Menteri Keuangan Sri Mulyani Indrawati menyebut bahwa gangguan ketegangan geopolitik terhadap ekonomi tidak bisa hilang begitu saja. Artinya, masih akan terus berpengaruh pada kegiatan ekonomi.
Sri Mulyani mengungkapkan, dunia tengah menghadapi ancaman disrupsi ekonomi, kenaikan harga komoditas, inflasi, merosotnya kondisi sosial, dan pelemahan ekonomi. Semuanya berimbas terhadap ketahanan pangan dan energi, serta perubahan rantai pasok global yang di beberapa negara telah memicu gerak inflasi.
"Karena guncangannya tidak bisa dikontrol, karena berasal dari geopolitik, tapi bagaimana guncangan ini masuk ke perekonomian kita, kita coba absorb melalui APBN, sehingga yang dirasakan masyarakat relatif ringan," kata Sri Mulyani di Cikarang, Jawa Barat, Jumat (27/1).
"Guncangannya tidak bisa hilang sama sekali, tapi kita berusaha menggunakan isntrumen kebijakan termasuk APBN untuk bisa menjaga masyarakat dan dunia usaha tetap bisa berjalan secara baik," sambung Menkeu Sri Mulyani.
Di sisi lain, dia mengakui bahwa pandemi membuat kegiatan perekonomian Indonesia terganggu.

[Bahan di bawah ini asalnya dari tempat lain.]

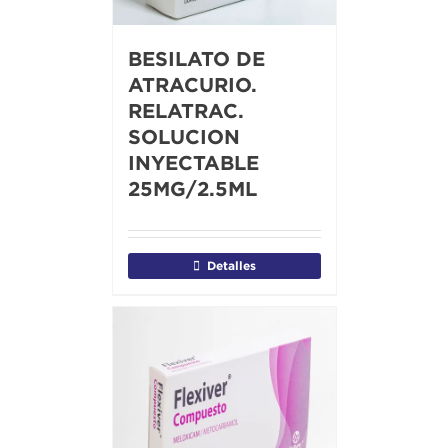
BESILATO DE
ATRACURIO.
RELATRAC.
SOLUCION
INYECTABLE
25MG/2.5ML
Detalles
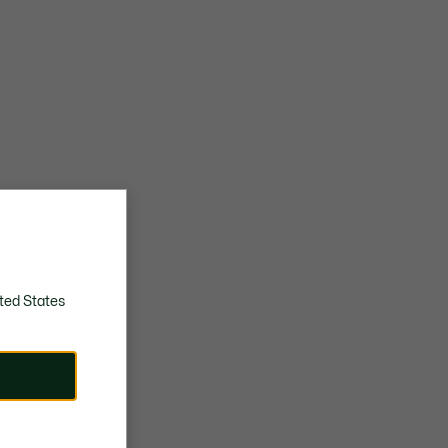
ted States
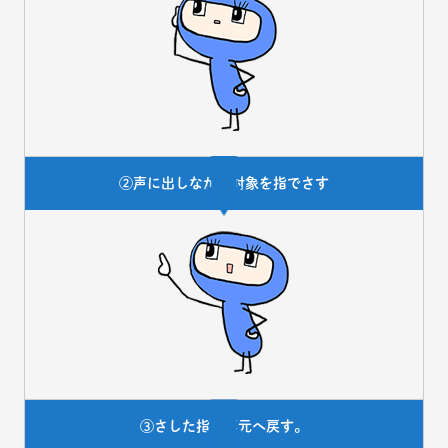
②声に出しながら対象を指でさす
③さした指を耳元へ戻す。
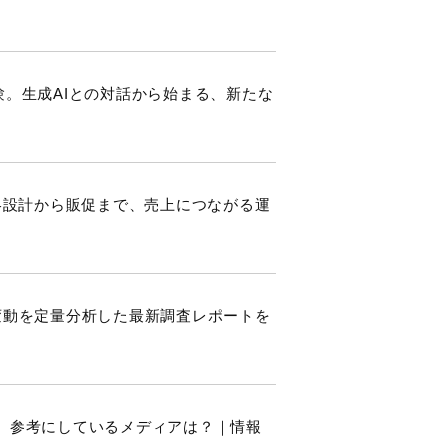
験。生成AIとの対話から始まる、新たな
始｜戦略設計から販促まで、売上につながる運
TR変動を定量分析した最新調査レポートを
集、参考にしているメディアは？｜情報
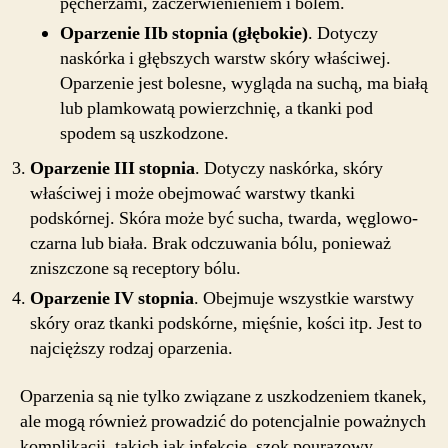
pęcherzami, zaczerwienieniem i bólem.
Oparzenie IIb stopnia (głębokie)
. Dotyczy
naskórka i głębszych warstw skóry właściwej.
Oparzenie jest bolesne, wygląda na suchą, ma białą
lub plamkowatą powierzchnię, a tkanki pod
spodem są uszkodzone.
Oparzenie III stopnia
. Dotyczy naskórka, skóry
właściwej i może obejmować warstwy tkanki
podskórnej. Skóra może być sucha, twarda, węglowo-
czarna lub biała. Brak odczuwania bólu, ponieważ
zniszczone są receptory bólu.
Oparzenie IV stopnia
. Obejmuje wszystkie warstwy
skóry oraz tkanki podskórne, mięśnie, kości itp. Jest to
najcięższy rodzaj oparzenia.
Oparzenia są nie tylko związane z uszkodzeniem tkanek,
ale mogą również prowadzić do potencjalnie poważnych
komplikacji, takich jak infekcje, szok pourazowy,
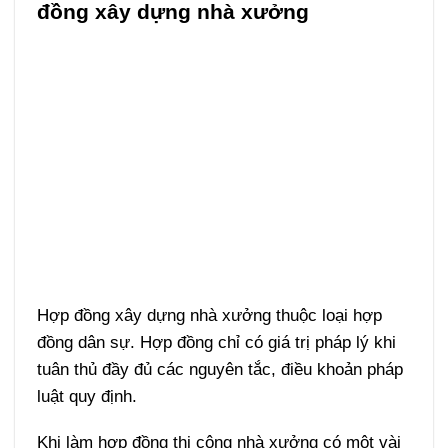
đồng xây dựng nhà xưởng
Hợp đồng xây dựng nhà xưởng thuộc loại hợp
đồng dân sự. Hợp đồng chỉ có giá trị pháp lý khi
tuân thủ đầy đủ các nguyên tắc, điều khoản pháp
luật quy định.
Khi làm hợp đồng thi công nhà xưởng có một vài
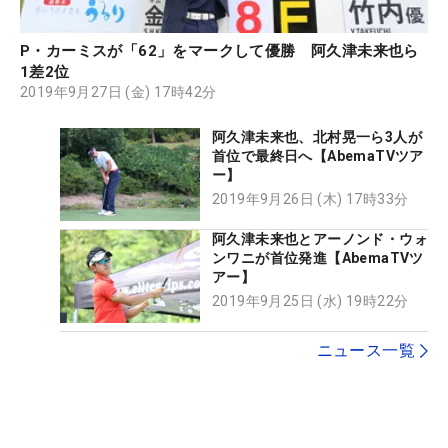
P・カーミスが「62」をマークして優勝 阿久津未来也ら
1差2位
2019年9月27日 (金) 17時42分
阿久津未来也、北村晃一ら3人が
首位で最終日へ【AbemaTVツア
ー】
2019年9月26日 (木) 17時33分
阿久津未来也とアーノンド・ウォ
ンワニが首位発進【AbemaTVツ
アー】
2019年9月25日 (水) 19時22分
ニュース一覧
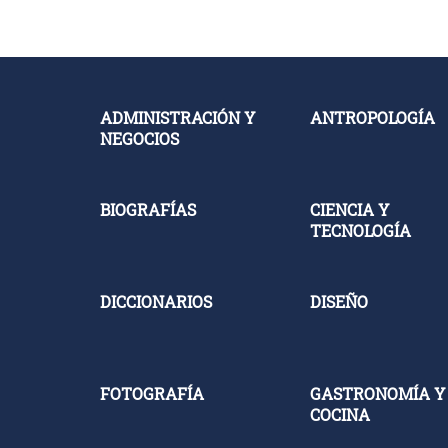
ADMINISTRACIÓN Y
ANTROPOLOGÍA
NEGOCIOS
BIOGRAFÍAS
CIENCIA Y
TECNOLOGÍA
DICCIONARIOS
DISEÑO
FOTOGRAFÍA
GASTRONOMÍA Y
COCINA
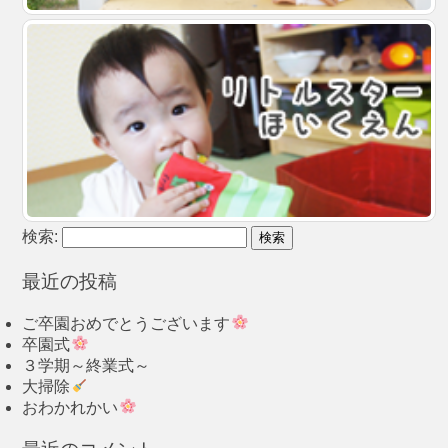
検索:
最近の投稿
ご卒園おめでとうございます
卒園式
３学期～終業式～
大掃除
おわかれかい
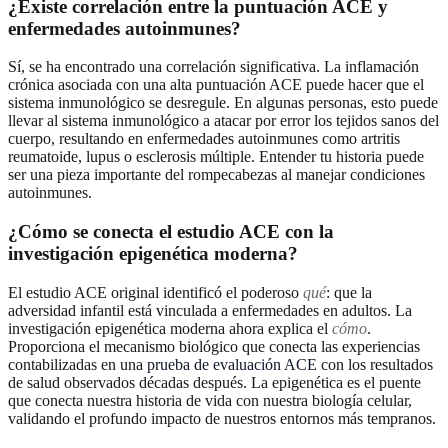
¿Existe correlación entre la puntuación ACE y
enfermedades autoinmunes?
Sí, se ha encontrado una correlación significativa. La inflamación
crónica asociada con una alta puntuación ACE puede hacer que el
sistema inmunológico se desregule. En algunas personas, esto puede
llevar al sistema inmunológico a atacar por error los tejidos sanos del
cuerpo, resultando en enfermedades autoinmunes como artritis
reumatoide, lupus o esclerosis múltiple. Entender tu historia puede
ser una pieza importante del rompecabezas al manejar condiciones
autoinmunes.
¿Cómo se conecta el estudio ACE con la
investigación epigenética moderna?
El estudio ACE original identificó el poderoso
qué
: que la
adversidad infantil está vinculada a enfermedades en adultos. La
investigación epigenética moderna ahora explica el
cómo
.
Proporciona el mecanismo biológico que conecta las experiencias
contabilizadas en una
prueba de evaluación ACE
con los resultados
de salud observados décadas después. La epigenética es el puente
que conecta nuestra historia de vida con nuestra biología celular,
validando el profundo impacto de nuestros entornos más tempranos.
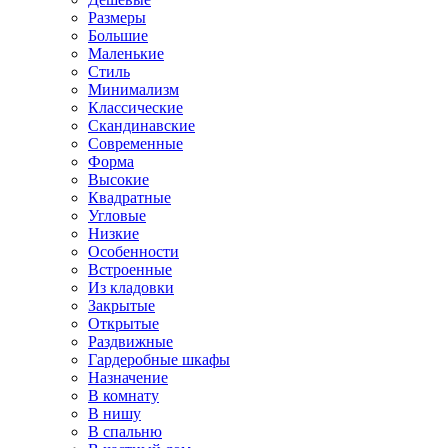
Размеры
Большие
Маленькие
Стиль
Минимализм
Классические
Скандинавские
Современные
Форма
Высокие
Квадратные
Угловые
Низкие
Особенности
Встроенные
Из кладовки
Закрытые
Открытые
Раздвижные
Гардеробные шкафы
Назначение
В комнату
В нишу
В спальню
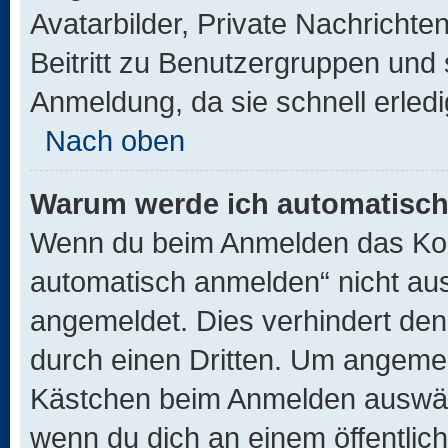
Avatarbilder, Private Nachrichte
Beitritt zu Benutzergruppen und 
Anmeldung, da sie schnell erledigt
Nach oben
Warum werde ich automatisc
Wenn du beim Anmelden das Kon
automatisch anmelden“ nicht ausw
angemeldet. Dies verhindert de
durch einen Dritten. Um angemel
Kästchen beim Anmelden auswähl
wenn du dich an einem öffentlic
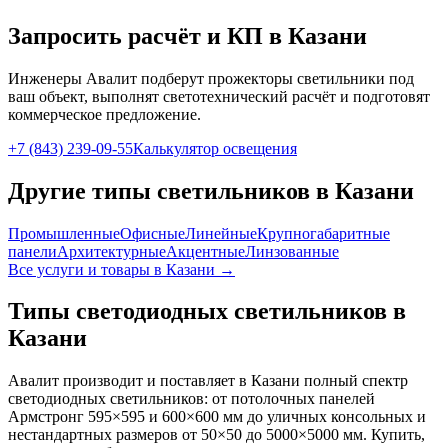
Запросить расчёт и КП
в Казани
Инженеры Авалит подберут
прожекторы
светильники под
ваш объект, выполнят светотехнический расчёт и подготовят
коммерческое предложение.
+7 (843) 239-09-55
Калькулятор освещения
Другие типы светильников
в Казани
Промышленные
Офисные
Линейные
Крупногабаритные
панели
Архитектурные
Акцентные
Линзованные
Все услуги и товары
в Казани
→
Типы светодиодных светильников
в
Казани
Авалит производит и поставляет
в Казани
полный спектр
светодиодных светильников: от потолочных панелей
Армстронг 595×595 и 600×600 мм до уличных консольных и
нестандартных размеров от 50×50 до 5000×5000 мм. Купить,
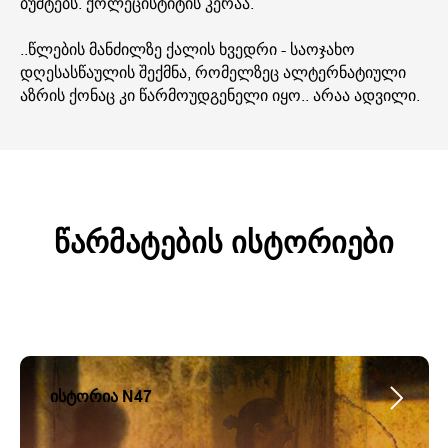
ბუშტებს. ქოლეცისტიტის კერაა.
..წლების მანძილზე ქალის ხვედრი - საოჯახო
დღესასწაულის შექმნა, რომელზეც ალტერნატიული
აზრის ქონაც კი წარმოუდგენელი იყო.. არაა ადვილი.
წარმატების ისტორიები
ისტორია N47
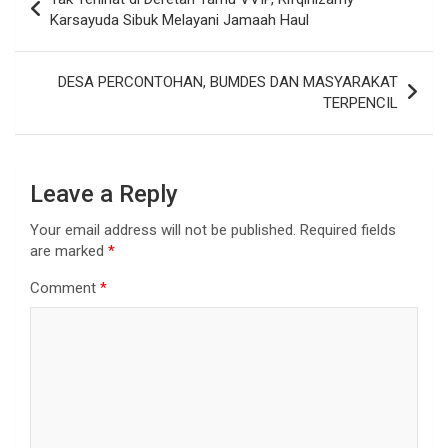
Karsayuda Sibuk Melayani Jamaah Haul
DESA PERCONTOHAN, BUMDES DAN MASYARAKAT
TERPENCIL
Leave a Reply
Your email address will not be published.
Required fields
are marked
*
Comment
*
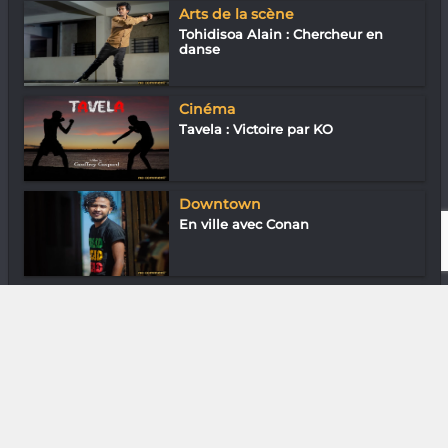
Arts de la scène
Tohidisoa Alain : Chercheur en
danse
Cinéma
Tavela : Victoire par KO
Downtown
En ville avec Conan
Loisirs & J’ai essayé
Ladies Maki Seven : à sept on est
plus f...
DIVERS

Pasca pandemi, ekonomi pun tak otomatis bisa langsung pulih.
Dengan begitu, perlu ada pengelolaan yang baik agar pertumbuhan ekonomi nasional tidak turun drastis. Menkeu mengatakan ada banyak negara, termasuk Amerika Serikat dan Eropa yang ekonominya ambruk akibat pandemi.
"kita tahu bahwa pemulihan ekonomi tidak berjalan otomatis dan begitu saja, masih harus dikelola sengan baik, berbagai negara banyak mengalami pertumbuhan ekonomi yang sekarang melemah, sementara inflasi tinggi," paparnya.
Advertisement
Manufaktur Baik
Menteri Keuangan Sri Mulyani Indrawati menyebut bahwa industri manufaktur mencatatkan kinerja yang ciamik selama pandemi Covid-19. Ini disampaikannya di hadapan para pengusaha di kawasan Industri Cikarang, Jawa Barat.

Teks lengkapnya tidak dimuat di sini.